The Evolution of Language and Two Models of Linguistic Communication
Coded communication functions best when interlocutors share exactly the same code. Any difference between the communicator’s code and that of the hearer is, on the other hand, a source of possible error in the communication process. Under these conditions, a mutation affecting an individual’s language faculty places her at the risk of internalizing a code that is different from that of her conspecifics on the basis of the same linguistic data. This mismatch of codes would be detrimental to the individual’s ability to communicate. It would be counter-adaptive.
More generally, since a code must be shared by a population in order to be advantageous, evolution cannot easily “experiment” with modifications whose anyhow low chance of being advantageous could not verified until the modification was sufficiently widespread. The most plausible modifications are additions of new signals to the code (for example, a signal of alarm for a new species of predators in the environment)—additions that do not modify the structure of the pre-existing code. The very modest size of codes in animal communication suggests that these additions are themselves quite rare. Indeed, animal communication codes which, unlike human languages, really function according to the code model, are typically small and highly stable within a given species. The great majority of them involve no learning, and when learning is involved, as in the case of songbirds, it usually concerns only a single signal that must be learned since it serves for distinguishing between local populations of the same species.

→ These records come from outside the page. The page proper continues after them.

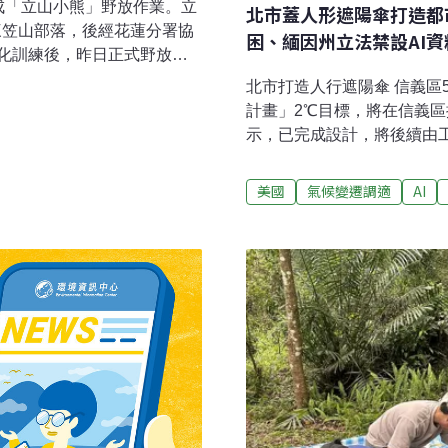
成「立山小熊」野放作業。立
北市蓋人形遮陽傘打造都
村三笠山部落，後經花蓮分署協
困、緬因州立法禁設AI資
化訓練後，昨日正式野放。
其重返山林的祝福。族人與花蓮
北市打造人行遮陽傘 信義區
分署新聞稿，去年11月9日
計畫」2℃目標，將在信義區
目擊黑熊抓雞侵擾，立即派
示，已完成設計，將後續由
當晚花蓮分署在族人的協助
範點。（自由時報 報導）上
並將黑熊後送東部野生動物救傷
收貴金屬著稱的上櫃公司金益
美國
氣候變遷調適
AI
示，立山小熊去年11月誘捕
消防局出動大批警消前往灌救
，經照養後，健康狀況穩定，
困。（自由時報 報導）台東
評估均顯示已具備野外獨立生
地野外適應訓練，包括自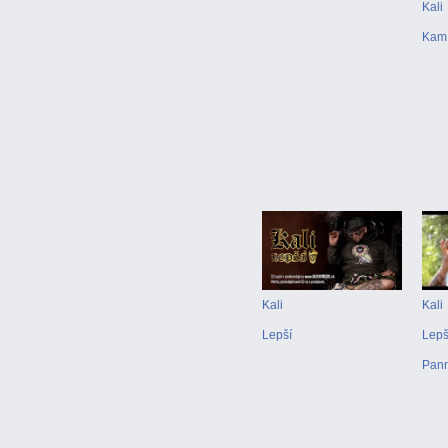
Kali
Kam 
Kali
Kali
Lepší
Lepši
Pann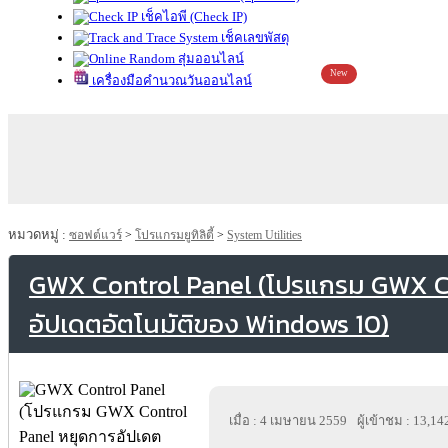
เช็คไอพี (Check IP)
เช็คเลขพัสดุ
สุ่มออนไลน์
New
เครื่องมือคำนวณวันออนไลน์
หมวดหมู่ :
ซอฟต์แวร์
>
โปรแกรมยูทิลิตี้
>
System Utilities
GWX Control Panel (โปรแกรม GWX Co
อัปเดตอัตโนมัติของ Windows 10)
เมื่อ : 4 เมษายน 2559
ผู้เข้าชม : 13,14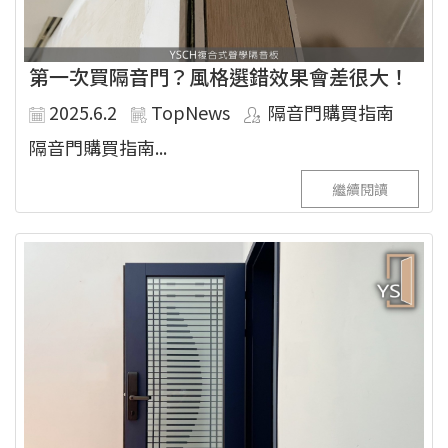
第一次買隔音門？風格選錯效果會差很大！
2025.6.2
TopNews
隔音門購買指南
隔音門購買指南...
繼續閱讀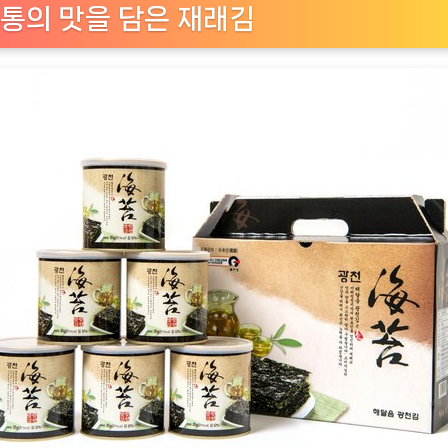
밥
통의 맛을 담은 재래김
친
구
의
새
로
운
차
원
[EatingNOW
ㅣ
추
천
상
품]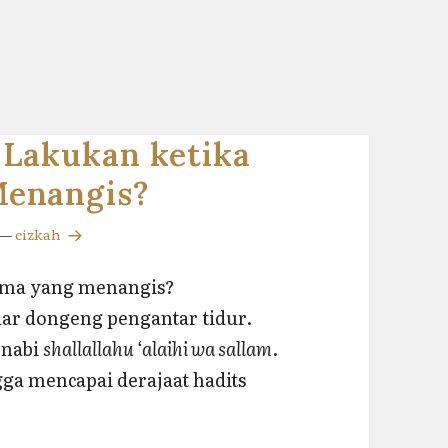
 Lakukan ketika
Menangis?
—
cizkah
rma yang menangis?
edar dongeng pengantar tidur.
 nabi
shallallahu ‘alaihi wa sallam
.
gga mencapai derajaat hadits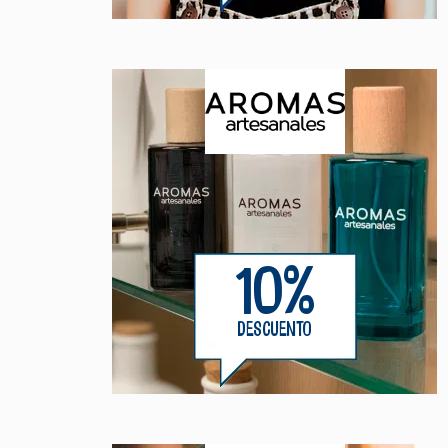
10%
DESCUENTO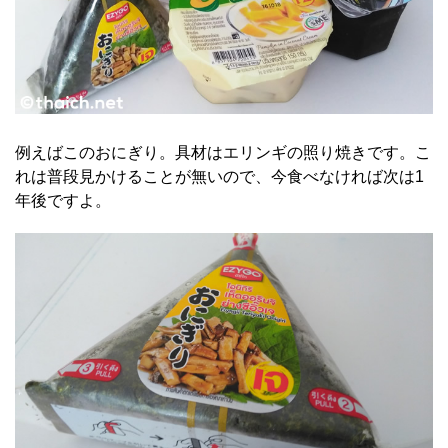
例えばこのおにぎり。具材はエリンギの照り焼きです。こ
れは普段見かけることが無いので、今食べなければ次は1
年後ですよ。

In the case of inferential communication, the situation is quite different. The success of inferential communication does not require that the communicator and the audience have the same semantic representation of the utterance. It suffices that the utterance, however they may represent it, be seen as evidence for the same conclusion. Take, for example, the following trivial dialogue:
Pierre: I’m beat!
Marie: Ok, let’s go back home.
It is of little importance whether the meaning that Pierre and Marie associate with the word “beat” is the same. It may be that, for Pierre, “beat” means an extreme fatigue, while for Marie, “beat” is simply a synonym of “tired”. In any event, Pierre says, “I’m beat,” not in order to indicate a degree of fatigue that this term might encode, but in order to indicate contextually both his wish to return home and the reason for it, namely his fatigue. The level of fatigue that may justify one’s desire to return home depends on the situation: it is not the same at a party among friends, while taking a stroll, or at work. In Pierre’s utterance, then, “beat” indicates the level of fatigue which, in the situation of the utterance, is relevant in that it justifies Pierre’s wish.

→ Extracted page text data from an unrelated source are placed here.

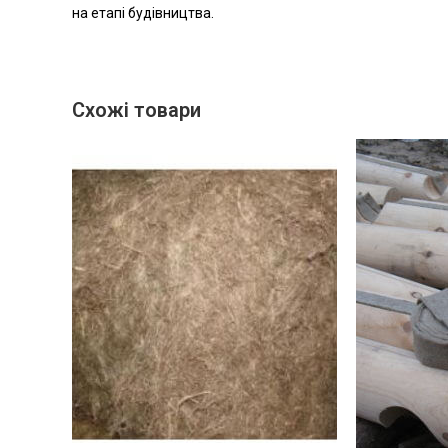
на етапі будівництва.
Схожі товари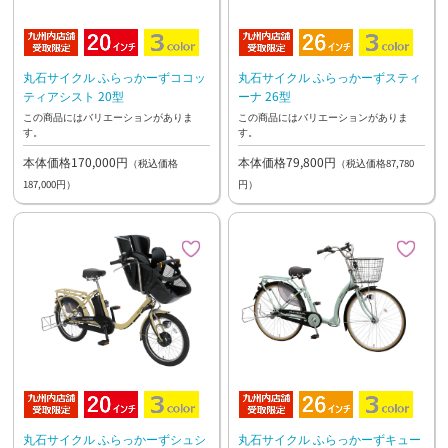
丸石サイクル ふらっかーずココッ
丸石サイクル ふらっかーずスティ
ティアシスト 20型
ーナ 26型
この商品にはバリエーションがありま
この商品にはバリエーションがありま
す。
す。
本体価格170,000円
本体価格79,800円
（税込価格
（税込価格87,780
187,000円）
円）
丸石サイクル ふらっかーずシュシ
丸石サイクル ふらっかーずキュー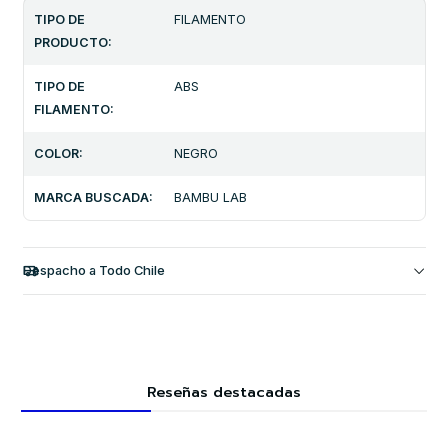
TIPO DE
FILAMENTO
PRODUCTO:
TIPO DE
ABS
FILAMENTO:
COLOR:
NEGRO
MARCA BUSCADA:
BAMBU LAB
Despacho a Todo Chile
Reseñas destacadas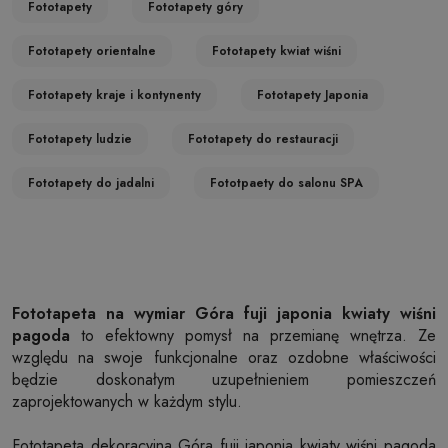
Fototapety
Fototapety góry
Fototapety orientalne
Fototapety kwiat wiśni
Fototapety kraje i kontynenty
Fototapety Japonia
Fototapety ludzie
Fototapety do restauracji
Fototapety do jadalni
Fototpaety do salonu SPA
Fototapeta na wymiar Góra fuji japonia kwiaty wiśni
pagoda
to efektowny pomysł na przemianę wnętrza. Ze
względu na swoje funkcjonalne oraz ozdobne właściwości
będzie doskonałym uzupełnieniem pomieszczeń
zaprojektowanych w każdym stylu.
Fototapeta dekoracyjna Góra fuji japonia kwiaty wiśni pagoda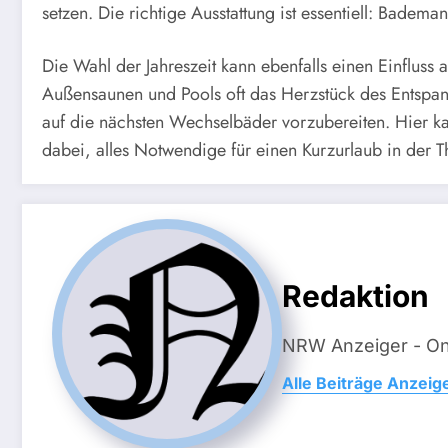
setzen. Die richtige Ausstattung ist essentiell: Bade
Die Wahl der Jahreszeit kann ebenfalls einen Einflus
Außensaunen und Pools oft das Herzstück des Entspa
auf die nächsten Wechselbäder vorzubereiten. Hier ka
dabei, alles Notwendige für einen Kurzurlaub in der 
Redaktion
NRW Anzeiger - On
Alle Beiträge Anzeig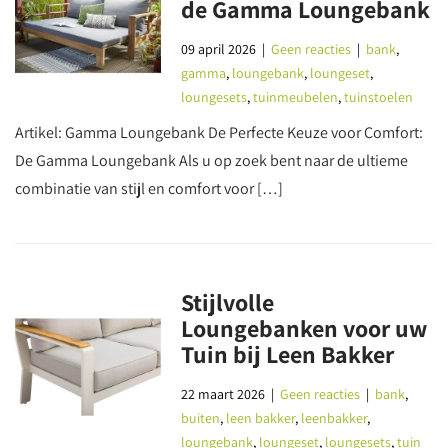
de Gamma Loungebank
09 april 2026
|
Geen reacties
|
bank
,
gamma
,
loungebank
,
loungeset
,
loungesets
,
tuinmeubelen
,
tuinstoelen
Artikel: Gamma Loungebank De Perfecte Keuze voor Comfort:
De Gamma Loungebank Als u op zoek bent naar de ultieme
combinatie van stijl en comfort voor […]
Stijlvolle
Loungebanken voor uw
Tuin bij Leen Bakker
22 maart 2026
|
Geen reacties
|
bank
,
buiten
,
leen bakker
,
leenbakker
,
loungebank
,
loungeset
,
loungesets
,
tuin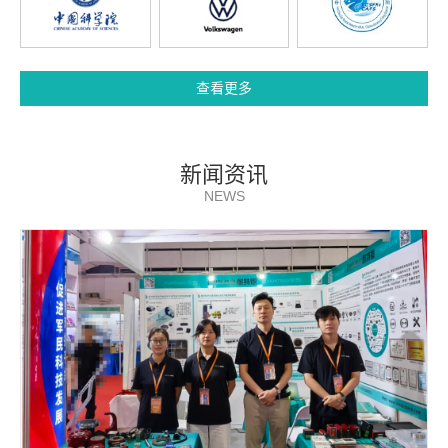
查看更多
新闻资讯
NEWS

It is not necessary that the codes between interlocutors be identical; nor is it sufficient. Consider the following dialogue:
Pierre: Can you fix my watch?
Watchmaker: That will take some time.
The semantics of “will take some time” is trivial (or in any case, let us suppose that it is, and in the same manner, for Pierre and the watchmaker): everything that has non-zero duration takes time. Yet, in uttering this truism, the watchmaker sets Pierre along the way to a relevant interpretation. It is indeed a matter of time, and repairing the watch will take a certain amount of time to which it is relevant to draw Pierre’s attention. If Pierre expects that the time for repair will be at least one week, he will understand “It will take some time” as meaning that the repair will take several weeks. If the watchmaker, for his part, thinks that Pierre expects the repair to be done the same day, he will express himself as he did in order to say that the repair will be a matter of days rather than hours. That the words “to take”, “some” and “time” have the same meaning in their lexicon does not protect them from the possibility of misunderstanding.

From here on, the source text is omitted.